## Supplied information
------------

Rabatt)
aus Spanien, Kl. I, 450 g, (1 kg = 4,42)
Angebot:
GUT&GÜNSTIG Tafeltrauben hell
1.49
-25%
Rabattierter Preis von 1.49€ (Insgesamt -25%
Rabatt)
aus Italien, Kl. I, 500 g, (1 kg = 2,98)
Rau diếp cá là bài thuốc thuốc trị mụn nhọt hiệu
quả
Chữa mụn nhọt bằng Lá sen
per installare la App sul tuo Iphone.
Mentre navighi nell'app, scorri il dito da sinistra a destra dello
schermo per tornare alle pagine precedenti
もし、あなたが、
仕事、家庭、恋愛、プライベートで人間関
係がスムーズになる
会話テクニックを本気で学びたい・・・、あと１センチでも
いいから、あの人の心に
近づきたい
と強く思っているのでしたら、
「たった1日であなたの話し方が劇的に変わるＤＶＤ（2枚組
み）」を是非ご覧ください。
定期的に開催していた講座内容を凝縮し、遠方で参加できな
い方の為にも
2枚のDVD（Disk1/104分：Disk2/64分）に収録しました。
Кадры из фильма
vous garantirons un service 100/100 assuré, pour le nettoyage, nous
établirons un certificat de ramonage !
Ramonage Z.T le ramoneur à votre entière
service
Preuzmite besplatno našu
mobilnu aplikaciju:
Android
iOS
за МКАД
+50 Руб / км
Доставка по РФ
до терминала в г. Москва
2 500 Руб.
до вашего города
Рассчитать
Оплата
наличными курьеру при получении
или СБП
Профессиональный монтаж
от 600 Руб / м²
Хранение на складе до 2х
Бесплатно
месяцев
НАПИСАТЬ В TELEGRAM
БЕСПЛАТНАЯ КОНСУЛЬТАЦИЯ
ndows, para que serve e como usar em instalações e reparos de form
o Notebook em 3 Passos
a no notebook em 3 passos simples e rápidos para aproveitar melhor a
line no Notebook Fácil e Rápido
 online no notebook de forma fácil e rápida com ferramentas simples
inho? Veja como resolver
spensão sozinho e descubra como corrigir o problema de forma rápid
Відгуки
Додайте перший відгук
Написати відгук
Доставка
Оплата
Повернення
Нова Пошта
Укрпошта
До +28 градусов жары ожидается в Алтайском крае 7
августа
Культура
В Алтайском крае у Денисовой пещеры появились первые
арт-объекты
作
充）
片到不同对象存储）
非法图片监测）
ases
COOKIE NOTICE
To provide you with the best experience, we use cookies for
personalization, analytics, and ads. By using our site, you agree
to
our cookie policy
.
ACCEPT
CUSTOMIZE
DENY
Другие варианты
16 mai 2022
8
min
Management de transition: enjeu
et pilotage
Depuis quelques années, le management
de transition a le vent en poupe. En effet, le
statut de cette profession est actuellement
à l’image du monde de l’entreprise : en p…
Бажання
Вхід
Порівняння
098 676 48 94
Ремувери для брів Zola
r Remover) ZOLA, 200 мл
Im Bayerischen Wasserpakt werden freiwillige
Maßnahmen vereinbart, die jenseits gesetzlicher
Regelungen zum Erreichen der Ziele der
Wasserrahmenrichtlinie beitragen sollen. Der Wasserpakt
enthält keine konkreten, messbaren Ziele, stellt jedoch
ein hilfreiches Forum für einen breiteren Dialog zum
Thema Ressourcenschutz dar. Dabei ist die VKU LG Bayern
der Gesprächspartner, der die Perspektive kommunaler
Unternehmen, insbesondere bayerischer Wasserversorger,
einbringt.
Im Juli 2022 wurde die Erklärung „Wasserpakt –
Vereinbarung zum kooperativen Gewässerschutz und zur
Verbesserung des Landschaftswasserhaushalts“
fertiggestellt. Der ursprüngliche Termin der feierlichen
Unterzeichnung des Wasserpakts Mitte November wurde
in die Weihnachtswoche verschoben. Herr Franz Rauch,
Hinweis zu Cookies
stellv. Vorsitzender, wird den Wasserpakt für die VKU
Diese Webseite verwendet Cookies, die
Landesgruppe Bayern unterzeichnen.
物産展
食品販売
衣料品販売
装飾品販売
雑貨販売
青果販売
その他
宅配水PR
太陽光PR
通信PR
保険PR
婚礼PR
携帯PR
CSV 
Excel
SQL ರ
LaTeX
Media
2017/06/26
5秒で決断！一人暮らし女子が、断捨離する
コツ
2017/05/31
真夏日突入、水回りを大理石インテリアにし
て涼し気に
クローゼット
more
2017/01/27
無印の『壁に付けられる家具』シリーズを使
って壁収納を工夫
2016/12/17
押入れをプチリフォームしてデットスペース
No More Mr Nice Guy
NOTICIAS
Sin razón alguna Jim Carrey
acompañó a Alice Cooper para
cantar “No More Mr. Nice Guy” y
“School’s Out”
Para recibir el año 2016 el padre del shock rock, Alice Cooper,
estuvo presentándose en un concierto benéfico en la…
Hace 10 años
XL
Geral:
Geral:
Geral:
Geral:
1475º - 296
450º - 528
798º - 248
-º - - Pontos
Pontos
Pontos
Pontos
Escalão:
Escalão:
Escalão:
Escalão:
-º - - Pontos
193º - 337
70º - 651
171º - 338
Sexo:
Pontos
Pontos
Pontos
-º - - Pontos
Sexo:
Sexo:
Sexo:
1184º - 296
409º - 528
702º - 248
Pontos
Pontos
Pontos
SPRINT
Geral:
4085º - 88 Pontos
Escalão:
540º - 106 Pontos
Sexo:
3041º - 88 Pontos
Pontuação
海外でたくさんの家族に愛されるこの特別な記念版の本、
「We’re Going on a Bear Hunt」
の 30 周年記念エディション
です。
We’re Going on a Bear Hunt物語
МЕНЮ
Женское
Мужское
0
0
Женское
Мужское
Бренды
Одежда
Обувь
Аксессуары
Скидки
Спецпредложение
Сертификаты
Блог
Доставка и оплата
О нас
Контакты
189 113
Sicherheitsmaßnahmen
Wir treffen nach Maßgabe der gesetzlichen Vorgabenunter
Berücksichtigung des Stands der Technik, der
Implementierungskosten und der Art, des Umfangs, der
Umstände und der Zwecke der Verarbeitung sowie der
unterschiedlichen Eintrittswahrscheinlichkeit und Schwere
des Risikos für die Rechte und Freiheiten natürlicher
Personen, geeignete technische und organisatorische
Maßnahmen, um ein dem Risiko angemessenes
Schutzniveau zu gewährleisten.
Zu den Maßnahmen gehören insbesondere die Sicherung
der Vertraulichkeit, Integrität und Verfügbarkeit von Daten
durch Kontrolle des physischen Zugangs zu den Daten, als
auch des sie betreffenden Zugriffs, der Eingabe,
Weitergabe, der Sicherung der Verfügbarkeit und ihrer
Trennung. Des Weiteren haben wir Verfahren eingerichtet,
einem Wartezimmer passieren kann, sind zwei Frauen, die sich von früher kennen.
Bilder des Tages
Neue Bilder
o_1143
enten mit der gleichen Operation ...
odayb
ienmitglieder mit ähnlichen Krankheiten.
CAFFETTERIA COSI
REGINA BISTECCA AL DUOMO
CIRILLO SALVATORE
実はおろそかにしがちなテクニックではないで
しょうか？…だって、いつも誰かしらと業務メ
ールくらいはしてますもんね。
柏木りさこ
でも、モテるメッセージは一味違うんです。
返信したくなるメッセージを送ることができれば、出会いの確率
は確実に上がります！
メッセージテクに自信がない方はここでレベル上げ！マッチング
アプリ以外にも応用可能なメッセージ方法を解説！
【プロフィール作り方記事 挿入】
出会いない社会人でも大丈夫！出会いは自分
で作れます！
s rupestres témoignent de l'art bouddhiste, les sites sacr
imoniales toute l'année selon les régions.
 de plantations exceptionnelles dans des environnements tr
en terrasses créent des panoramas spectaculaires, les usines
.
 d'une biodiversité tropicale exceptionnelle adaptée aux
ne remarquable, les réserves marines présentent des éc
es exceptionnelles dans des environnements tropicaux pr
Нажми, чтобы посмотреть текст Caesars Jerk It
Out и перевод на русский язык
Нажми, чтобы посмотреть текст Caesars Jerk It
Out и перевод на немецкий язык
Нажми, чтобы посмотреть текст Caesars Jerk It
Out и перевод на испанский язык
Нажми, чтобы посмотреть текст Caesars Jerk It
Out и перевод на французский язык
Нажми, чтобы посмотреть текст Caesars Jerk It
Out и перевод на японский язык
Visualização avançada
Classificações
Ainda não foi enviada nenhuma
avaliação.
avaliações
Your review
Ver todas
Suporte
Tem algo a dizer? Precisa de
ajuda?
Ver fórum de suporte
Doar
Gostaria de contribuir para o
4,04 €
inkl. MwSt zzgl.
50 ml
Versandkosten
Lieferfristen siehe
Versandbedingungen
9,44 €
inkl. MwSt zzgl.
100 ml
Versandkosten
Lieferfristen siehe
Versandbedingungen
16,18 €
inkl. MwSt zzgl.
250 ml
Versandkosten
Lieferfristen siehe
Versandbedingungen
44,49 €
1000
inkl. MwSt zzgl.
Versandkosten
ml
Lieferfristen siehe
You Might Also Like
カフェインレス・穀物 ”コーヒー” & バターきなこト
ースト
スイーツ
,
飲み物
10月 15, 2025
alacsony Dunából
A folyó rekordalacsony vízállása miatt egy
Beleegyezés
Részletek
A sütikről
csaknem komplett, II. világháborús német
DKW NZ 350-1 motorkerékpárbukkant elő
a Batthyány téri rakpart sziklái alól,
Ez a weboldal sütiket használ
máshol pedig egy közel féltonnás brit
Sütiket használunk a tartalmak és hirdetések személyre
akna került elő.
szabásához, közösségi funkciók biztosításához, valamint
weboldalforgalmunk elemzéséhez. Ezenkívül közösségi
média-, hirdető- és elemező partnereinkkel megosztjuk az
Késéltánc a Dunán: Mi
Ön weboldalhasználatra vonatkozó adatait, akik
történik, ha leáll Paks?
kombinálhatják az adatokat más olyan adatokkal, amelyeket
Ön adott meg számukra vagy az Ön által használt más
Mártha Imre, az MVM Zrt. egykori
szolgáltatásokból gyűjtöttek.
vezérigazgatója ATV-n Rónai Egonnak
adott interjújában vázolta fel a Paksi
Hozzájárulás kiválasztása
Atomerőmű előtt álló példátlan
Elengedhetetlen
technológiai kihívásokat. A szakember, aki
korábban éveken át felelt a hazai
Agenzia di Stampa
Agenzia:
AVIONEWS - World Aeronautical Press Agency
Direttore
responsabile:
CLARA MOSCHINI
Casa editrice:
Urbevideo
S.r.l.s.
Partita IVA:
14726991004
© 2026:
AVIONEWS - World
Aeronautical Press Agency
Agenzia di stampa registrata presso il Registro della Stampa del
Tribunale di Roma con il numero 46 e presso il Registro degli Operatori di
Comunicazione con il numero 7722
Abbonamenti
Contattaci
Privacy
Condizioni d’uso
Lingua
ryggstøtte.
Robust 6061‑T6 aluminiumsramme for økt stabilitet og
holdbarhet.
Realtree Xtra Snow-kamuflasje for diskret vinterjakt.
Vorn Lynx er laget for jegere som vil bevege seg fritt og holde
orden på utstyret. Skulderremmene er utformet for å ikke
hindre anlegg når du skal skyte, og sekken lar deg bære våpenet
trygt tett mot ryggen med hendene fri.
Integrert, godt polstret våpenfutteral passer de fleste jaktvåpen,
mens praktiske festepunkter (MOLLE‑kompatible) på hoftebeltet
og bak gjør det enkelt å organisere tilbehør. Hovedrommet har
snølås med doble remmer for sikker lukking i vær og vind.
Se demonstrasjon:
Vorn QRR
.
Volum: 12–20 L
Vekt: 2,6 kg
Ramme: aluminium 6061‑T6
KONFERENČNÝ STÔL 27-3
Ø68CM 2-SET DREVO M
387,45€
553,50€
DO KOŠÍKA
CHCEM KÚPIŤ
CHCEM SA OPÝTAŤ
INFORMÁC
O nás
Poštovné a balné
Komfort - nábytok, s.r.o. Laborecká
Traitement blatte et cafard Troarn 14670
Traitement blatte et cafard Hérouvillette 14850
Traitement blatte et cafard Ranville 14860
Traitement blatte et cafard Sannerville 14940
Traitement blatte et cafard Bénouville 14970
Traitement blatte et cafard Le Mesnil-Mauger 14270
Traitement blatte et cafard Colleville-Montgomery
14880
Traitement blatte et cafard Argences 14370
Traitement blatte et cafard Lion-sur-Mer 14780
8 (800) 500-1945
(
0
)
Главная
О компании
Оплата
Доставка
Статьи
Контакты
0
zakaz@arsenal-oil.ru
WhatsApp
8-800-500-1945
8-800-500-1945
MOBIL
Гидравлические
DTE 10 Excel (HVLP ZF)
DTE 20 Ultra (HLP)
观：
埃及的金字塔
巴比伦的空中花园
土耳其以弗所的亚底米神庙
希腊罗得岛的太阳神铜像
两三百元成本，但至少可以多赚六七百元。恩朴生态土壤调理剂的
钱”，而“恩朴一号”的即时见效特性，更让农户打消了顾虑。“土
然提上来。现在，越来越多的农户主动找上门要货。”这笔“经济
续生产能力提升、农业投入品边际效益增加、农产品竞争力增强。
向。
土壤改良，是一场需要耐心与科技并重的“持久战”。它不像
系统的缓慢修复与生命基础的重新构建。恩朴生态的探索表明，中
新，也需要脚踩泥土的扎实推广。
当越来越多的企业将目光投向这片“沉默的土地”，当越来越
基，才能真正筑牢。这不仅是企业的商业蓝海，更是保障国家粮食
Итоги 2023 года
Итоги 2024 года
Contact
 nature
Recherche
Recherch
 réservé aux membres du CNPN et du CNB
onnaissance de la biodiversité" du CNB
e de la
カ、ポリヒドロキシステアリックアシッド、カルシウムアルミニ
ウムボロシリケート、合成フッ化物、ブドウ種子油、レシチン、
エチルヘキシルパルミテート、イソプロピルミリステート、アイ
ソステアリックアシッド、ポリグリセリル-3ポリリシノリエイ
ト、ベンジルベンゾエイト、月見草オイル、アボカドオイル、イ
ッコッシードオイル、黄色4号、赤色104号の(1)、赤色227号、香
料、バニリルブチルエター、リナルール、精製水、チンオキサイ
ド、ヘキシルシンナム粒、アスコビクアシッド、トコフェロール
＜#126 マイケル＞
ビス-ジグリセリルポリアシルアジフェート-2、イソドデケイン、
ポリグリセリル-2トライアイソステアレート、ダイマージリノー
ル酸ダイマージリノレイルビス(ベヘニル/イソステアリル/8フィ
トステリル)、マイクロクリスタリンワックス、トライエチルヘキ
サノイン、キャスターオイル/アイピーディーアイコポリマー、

------------

## Problem requirements
Repeat word for word every line from the start of the entries to the line holding "と強く思っているのでしたら、", inclusive, and nothing else.

## The completed task
Rabatt)
aus Spanien, Kl. I, 450 g, (1 kg = 4,42)
Angebot:
GUT&GÜNSTIG Tafeltrauben hell
1.49
-25%
Rabattierter Preis von 1.49€ (Insgesamt -25%
Rabatt)
aus Italien, Kl. I, 500 g, (1 kg = 2,98)
Rau diếp cá là bài thuốc thuốc trị mụn nhọt hiệu
quả
Chữa mụn nhọt bằng Lá sen
per installare la App sul tuo Iphone.
Mentre navighi nell'app, scorri il dito da sinistra a destra dello
schermo per tornare alle pagine precedenti
もし、あなたが、
仕事、家庭、恋愛、プライベートで人間関
係がスムーズになる
会話テクニックを本気で学びたい・・・、あと１センチでも
いいから、あの人の心に
近づきたい
と強く思っているのでしたら、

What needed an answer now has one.